Sarà che spesso si ripete, ma guardandolo ormai ti aspetti sempre il personaggio un po’ apatico, lontano dal resto del mondo finché non è il resto del mondo a coinvolgerlo in qualche tipo di situazione in cui lui si ritrova suo malgrado e questo tipo di dinamica narrativa è ancora più evidente quando il tono del film non è propriamente comico, bensì a metà tra la commedia ed il dramma (come ad esempio in “L’amore secondo Dan”).

Cercasi amore per la fine del mondo fa parte di questo secondo filone. E del resto non potrebbe essere che così, visto che fin dal prologo si viene a sapere che un asteroide colpirà la terra nel giro di tre settimane e che non c’è nessuna speranza di sopravvivenza per nessuno.
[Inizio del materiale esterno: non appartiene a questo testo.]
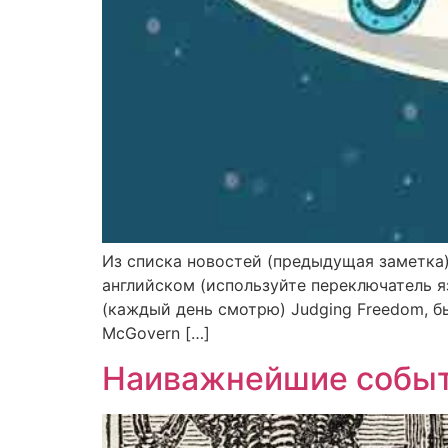
Из списка новостей (предыдущая заметка)
английском (используйте переключатель я
(каждый день смотрю) Judging Freedom, б
McGovern […]
Наиважнейшие событ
Come cosa fare e con chi passare gli ultimi giorni della propria vita? Dodge non ne ha idea. Continua ad andare al lavoro come se nulla fosse e non si aspetta nessun colpo di coda da un’esistenza che per ora gli ha regalato una sola vera gioia, un amore giovanile di cui ancora celebra un ricordo affogato di rimpianti. Le cose cambiano quando accidentalmente fa la conoscenza della sua eccentrica vicina (Keira Knightley). Assieme decidono di partire e risolvere alcune delle questioni rimaste in sospeso delle rispettive vite, lei cerca la sua famiglia, lui la sua vecchia fiamma. Ma come tutti i road movie che si rispettano, il viaggio porterà ad entrambi qualcosa di inaspettato...

Cercasi amore per la fine del mondo è una di quelle pellicole ibride che sembrano a lungo girare a vuoto, né divertente, né tragica, con personaggi oltrettutto poco interessanti (la performance seppur volenterosa di Keira Knightley purtroppo non aiuta in tal senso), ma che si risollevano improvvisamente quando c’è da tirare le fila dei discorsi.

Nonostante l’ambientazione apocalittica (e i 25 milioni di budget, non molto, ma neanche poco), il tono è quello da film indipendente americano, “da Sundance” per intenderci; si ride un pochino, ci si commuove un pochino e ci si annoia un pochino. Tutto va come ci si aspetta che debba andare, nessuna sorpresa all’orizzonte, persino il doppio finale (se ne poteva lasciare uno) sembra un passaggio obbligato.

A riequilibrare il giudizio c’è però la trovata narrativa secondo la quale, con la fine del mondo alle porte, molta gente non saprebbe gestire al meglio i propri ultimi scampoli di vita, preferendo affidarsi alla normale routine anziché “fare ciò che non si è mai fatto prima”. In questo senso la regista e sceneggiatrice debuttante Lorena Scafaria è brava nel ritrarre il tutto giocando con l’ironia del grottesco mai senza cadere mai nel demenziale o in qualche tipo di critica sociale populista e a buon mercato. Il risultato è un film che ti lascia dentro qualche riflessione e anche un pochino di amaro in bocca: si intuisce l’arguzia dell’autrice, ma non se ne gode fino in fondo.